Karya ini diterbitkan atas izin NovelToon Gurania Zee, isi konten hanyalah pandangan pribadi pembuatnya, tidak mewakili NovelToon sendiri
Bab 29
Langkah Arsen tidak melambat sedikit pun, sepatu pantofel ya beradu dengan lantai marmer yang ritmenya begitu tegas seperti isi kepalanya yang sudah memutuskan akan sesuatu tanpa ruang lagi untuk meragu.
Pintu ruang meetingpun terbuka lebar, satu persatu direksi sudah mulai pada duduk. Tatapan mereka begitu campur aduk, heran, tersinggung, deg degan, panik tapi semua itu Arsen tidak peduli akan semua itu. Yang terpenting sekarang adalah menyelesaikan satu persatu masalah sebelum ke inti masalah.
Ia berjalan lurus ke ujung meja, duduk dan terdiam sejenak, kemudian matanya menyapu ke seluruh para pekerja yang duduk dihadapannya saat ini mengelilingi meja rapat saat itu.
"Kek, kita mulai."
"Silahkan, kakeh serahkan semuanya sama kamu." Arsen mengangguk mengerti, "Oke semua, Gue enggak punya banyak waktu, jadi kita langsung aja, mulai hari ini semua proyek ekspansi yang belum fix,..TAHAN!."
"Pardon sir, salah satu direksi mengangkat tangannya untuk angkat suara, Arsen langsung memberikan kesempatan untuk berbicara "Please"
"Pak Arsen, itu suatu keputusan besar, sementara kita sudah jalan,.."
"I don't Care about that!, Gue bilang tahan ya tahan!"
nada Arsen datar tapi begitu tajam, kalau ada yang keberatan ya silahkan keluar sekarang." semua saling memandang satu sama lain, saling menggerakkan alisnya masing masing seolah saling memberikan kode. Dan semua itu Arsen perhatikan gelagat semuanya satu persatu.
semua hanya terdiam tak ada yang berani membantah dan berani lanjut bicara. "Perusahaan ini lagi butuh kestabilan bukan keambisian" tangannya mengepal pelan dibawah meja. "Dan gue butuh semua selesai dengan cepat!"
Disisi lain jakarta yang terasa begitu jauh dan lebih sempit dari yang dibayangkan untuk Lola malam itu " Apa?! Sekarang?! Suara Lola naik satu oktaf.
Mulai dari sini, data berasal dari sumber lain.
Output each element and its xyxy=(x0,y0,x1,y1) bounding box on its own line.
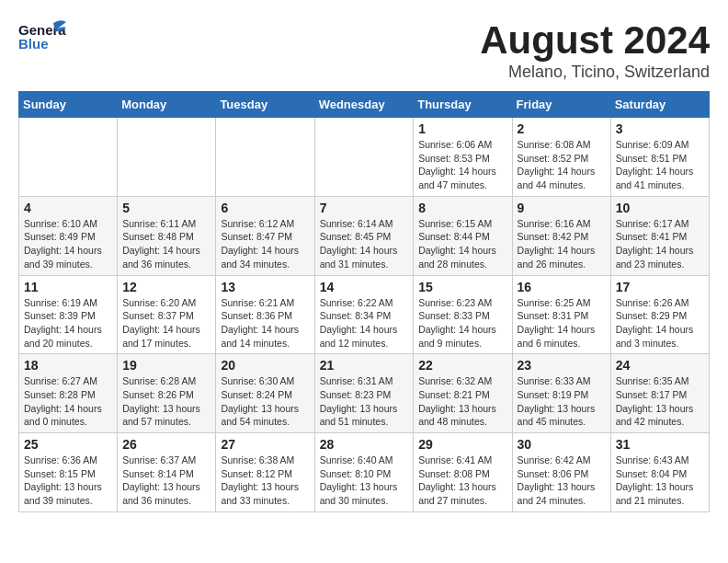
day-info: Sunrise: 6:43 AM Sunset: 8:04 PM Dayligh… xyxy=(616,454,704,508)
day-number: 15 xyxy=(418,280,506,294)
weekday-header-saturday: Saturday xyxy=(610,92,709,118)
day-number: 5 xyxy=(122,201,210,215)
day-info: Sunrise: 6:37 AM Sunset: 8:14 PM Dayligh… xyxy=(122,454,210,508)
day-number: 16 xyxy=(518,280,606,294)
weekday-header-sunday: Sunday xyxy=(19,92,118,118)
day-number: 9 xyxy=(518,201,606,215)
day-number: 1 xyxy=(418,121,506,136)
day-number: 6 xyxy=(221,201,309,215)
calendar-cell: 9Sunrise: 6:16 AM Sunset: 8:42 PM Daylig… xyxy=(512,196,610,275)
day-number: 17 xyxy=(616,280,704,294)
day-number: 12 xyxy=(122,280,210,294)
calendar-cell: 20Sunrise: 6:30 AM Sunset: 8:24 PM Dayli… xyxy=(216,354,314,433)
day-number: 25 xyxy=(24,437,112,452)
calendar-cell: 21Sunrise: 6:31 AM Sunset: 8:23 PM Dayli… xyxy=(314,354,414,433)
day-info: Sunrise: 6:35 AM Sunset: 8:17 PM Dayligh… xyxy=(616,374,704,429)
day-number: 10 xyxy=(616,201,704,215)
day-number: 30 xyxy=(518,437,606,452)
day-info: Sunrise: 6:23 AM Sunset: 8:33 PM Dayligh… xyxy=(418,296,506,350)
day-number: 31 xyxy=(616,437,704,452)
day-number: 28 xyxy=(320,437,409,452)
day-info: Sunrise: 6:26 AM Sunset: 8:29 PM Dayligh… xyxy=(616,296,704,350)
day-number: 3 xyxy=(616,121,704,136)
week-row-4: 25Sunrise: 6:36 AM Sunset: 8:15 PM Dayli… xyxy=(19,433,710,512)
title-area: August 2024 Melano, Ticino, Switzerland xyxy=(480,18,710,82)
day-info: Sunrise: 6:17 AM Sunset: 8:41 PM Dayligh… xyxy=(616,217,704,271)
day-number: 22 xyxy=(418,358,506,373)
calendar-cell: 17Sunrise: 6:26 AM Sunset: 8:29 PM Dayli… xyxy=(610,275,709,354)
calendar-cell: 5Sunrise: 6:11 AM Sunset: 8:48 PM Daylig… xyxy=(118,196,216,275)
calendar-cell: 18Sunrise: 6:27 AM Sunset: 8:28 PM Dayli… xyxy=(19,354,118,433)
calendar-cell: 19Sunrise: 6:28 AM Sunset: 8:26 PM Dayli… xyxy=(118,354,216,433)
calendar-cell: 8Sunrise: 6:15 AM Sunset: 8:44 PM Daylig… xyxy=(414,196,512,275)
day-info: Sunrise: 6:27 AM Sunset: 8:28 PM Dayligh… xyxy=(24,374,112,429)
day-number: 24 xyxy=(616,358,704,373)
day-info: Sunrise: 6:30 AM Sunset: 8:24 PM Dayligh… xyxy=(221,374,309,429)
calendar-cell: 15Sunrise: 6:23 AM Sunset: 8:33 PM Dayli… xyxy=(414,275,512,354)
calendar-cell: 25Sunrise: 6:36 AM Sunset: 8:15 PM Dayli… xyxy=(19,433,118,512)
calendar-cell: 29Sunrise: 6:41 AM Sunset: 8:08 PM Dayli… xyxy=(414,433,512,512)
calendar-cell: 4Sunrise: 6:10 AM Sunset: 8:49 PM Daylig… xyxy=(19,196,118,275)
header: General Blue August 2024 Melano, Ticino,… xyxy=(18,18,710,82)
day-info: Sunrise: 6:19 AM Sunset: 8:39 PM Dayligh… xyxy=(24,296,112,350)
weekday-header-friday: Friday xyxy=(512,92,610,118)
calendar-cell xyxy=(19,118,118,197)
day-info: Sunrise: 6:06 AM Sunset: 8:53 PM Dayligh… xyxy=(418,138,506,192)
day-number: 11 xyxy=(24,280,112,294)
calendar-cell: 27Sunrise: 6:38 AM Sunset: 8:12 PM Dayli… xyxy=(216,433,314,512)
day-number: 13 xyxy=(221,280,309,294)
day-info: Sunrise: 6:11 AM Sunset: 8:48 PM Dayligh… xyxy=(122,217,210,271)
calendar-cell: 30Sunrise: 6:42 AM Sunset: 8:06 PM Dayli… xyxy=(512,433,610,512)
weekday-header-thursday: Thursday xyxy=(414,92,512,118)
calendar-table: SundayMondayTuesdayWednesdayThursdayFrid… xyxy=(18,91,710,512)
day-number: 23 xyxy=(518,358,606,373)
calendar-cell xyxy=(314,118,414,197)
day-info: Sunrise: 6:15 AM Sunset: 8:44 PM Dayligh… xyxy=(418,217,506,271)
calendar-cell: 14Sunrise: 6:22 AM Sunset: 8:34 PM Dayli… xyxy=(314,275,414,354)
calendar-cell: 13Sunrise: 6:21 AM Sunset: 8:36 PM Dayli… xyxy=(216,275,314,354)
weekday-header-wednesday: Wednesday xyxy=(314,92,414,118)
calendar-cell: 28Sunrise: 6:40 AM Sunset: 8:10 PM Dayli… xyxy=(314,433,414,512)
calendar-cell: 1Sunrise: 6:06 AM Sunset: 8:53 PM Daylig… xyxy=(414,118,512,197)
logo: General Blue xyxy=(18,18,66,59)
calendar-title: August 2024 xyxy=(480,18,710,63)
day-info: Sunrise: 6:20 AM Sunset: 8:37 PM Dayligh… xyxy=(122,296,210,350)
week-row-1: 4Sunrise: 6:10 AM Sunset: 8:49 PM Daylig… xyxy=(19,196,710,275)
calendar-cell: 23Sunrise: 6:33 AM Sunset: 8:19 PM Dayli… xyxy=(512,354,610,433)
day-number: 21 xyxy=(320,358,409,373)
day-number: 26 xyxy=(122,437,210,452)
day-number: 18 xyxy=(24,358,112,373)
day-number: 7 xyxy=(320,201,409,215)
calendar-cell: 31Sunrise: 6:43 AM Sunset: 8:04 PM Dayli… xyxy=(610,433,709,512)
calendar-cell xyxy=(118,118,216,197)
day-info: Sunrise: 6:14 AM Sunset: 8:45 PM Dayligh… xyxy=(320,217,409,271)
day-info: Sunrise: 6:21 AM Sunset: 8:36 PM Dayligh… xyxy=(221,296,309,350)
week-row-3: 18Sunrise: 6:27 AM Sunset: 8:28 PM Dayli… xyxy=(19,354,710,433)
calendar-cell: 7Sunrise: 6:14 AM Sunset: 8:45 PM Daylig… xyxy=(314,196,414,275)
calendar-subtitle: Melano, Ticino, Switzerland xyxy=(480,63,710,82)
weekday-header-tuesday: Tuesday xyxy=(216,92,314,118)
day-info: Sunrise: 6:36 AM Sunset: 8:15 PM Dayligh… xyxy=(24,454,112,508)
day-info: Sunrise: 6:38 AM Sunset: 8:12 PM Dayligh… xyxy=(221,454,309,508)
day-info: Sunrise: 6:10 AM Sunset: 8:49 PM Dayligh… xyxy=(24,217,112,271)
day-number: 8 xyxy=(418,201,506,215)
calendar-cell: 2Sunrise: 6:08 AM Sunset: 8:52 PM Daylig… xyxy=(512,118,610,197)
day-info: Sunrise: 6:40 AM Sunset: 8:10 PM Dayligh… xyxy=(320,454,409,508)
day-info: Sunrise: 6:22 AM Sunset: 8:34 PM Dayligh… xyxy=(320,296,409,350)
day-info: Sunrise: 6:25 AM Sunset: 8:31 PM Dayligh… xyxy=(518,296,606,350)
calendar-cell: 10Sunrise: 6:17 AM Sunset: 8:41 PM Dayli… xyxy=(610,196,709,275)
week-row-2: 11Sunrise: 6:19 AM Sunset: 8:39 PM Dayli… xyxy=(19,275,710,354)
day-info: Sunrise: 6:41 AM Sunset: 8:08 PM Dayligh… xyxy=(418,454,506,508)
week-row-0: 1Sunrise: 6:06 AM Sunset: 8:53 PM Daylig… xyxy=(19,118,710,197)
calendar-cell xyxy=(216,118,314,197)
day-info: Sunrise: 6:09 AM Sunset: 8:51 PM Dayligh… xyxy=(616,138,704,192)
day-number: 4 xyxy=(24,201,112,215)
day-info: Sunrise: 6:16 AM Sunset: 8:42 PM Dayligh… xyxy=(518,217,606,271)
calendar-cell: 26Sunrise: 6:37 AM Sunset: 8:14 PM Dayli… xyxy=(118,433,216,512)
day-number: 20 xyxy=(221,358,309,373)
day-info: Sunrise: 6:31 AM Sunset: 8:23 PM Dayligh… xyxy=(320,374,409,429)
calendar-cell: 12Sunrise: 6:20 AM Sunset: 8:37 PM Dayli… xyxy=(118,275,216,354)
calendar-cell: 3Sunrise: 6:09 AM Sunset: 8:51 PM Daylig… xyxy=(610,118,709,197)
day-info: Sunrise: 6:28 AM Sunset: 8:26 PM Dayligh… xyxy=(122,374,210,429)
svg-text:Blue: Blue xyxy=(18,36,49,52)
Didepannya Darto berdiri dengan wajah yang begitu santai yang justru bikin darahnya makin naik.
"Iyo mbak e, itu ada bapak mbae katanya mbae suruh kedepan, kalau tidak lima belas menit lagi pak gembul yang akan datang jembut mbae"
Lola menatapnya tidak percaya. “Lo bercanda kan?”
“Enggak mbae." Tangannya langsung dingin.
“Ya Alloh To, tolongin gue bilang aja gue kagak ada ya, gue enggak mau dibawa sama bapak, gue mau dinikah paksa To sama anaknya pak gembul."
"Owalah, Kenapa nggak bilang dari tadi Mbae, sek sek, Darto mikir dulu."
"Darto kelamaan gue mau kabur aja kalo gitu."
"Yowes Mbae gini aja, mbae di sini aja biar Darto yang hadepin Yo, jangan takut Darto sudah dapet pesan dari bos Arden kalo harus jaga mbak Lola."
"Yaudah To, bilang aja gue lagi kemana kek gitu gue enggak mau ketemu sama tuh orang."
Ponsel Lola beberapa kali berbunyi, melihat bapaknya yang terus menerus menghubungi membuat Lola benar benar frustasi dibuatnya. Sementara bapak Lola sudah ada diluar pagar rumah catur tersebut.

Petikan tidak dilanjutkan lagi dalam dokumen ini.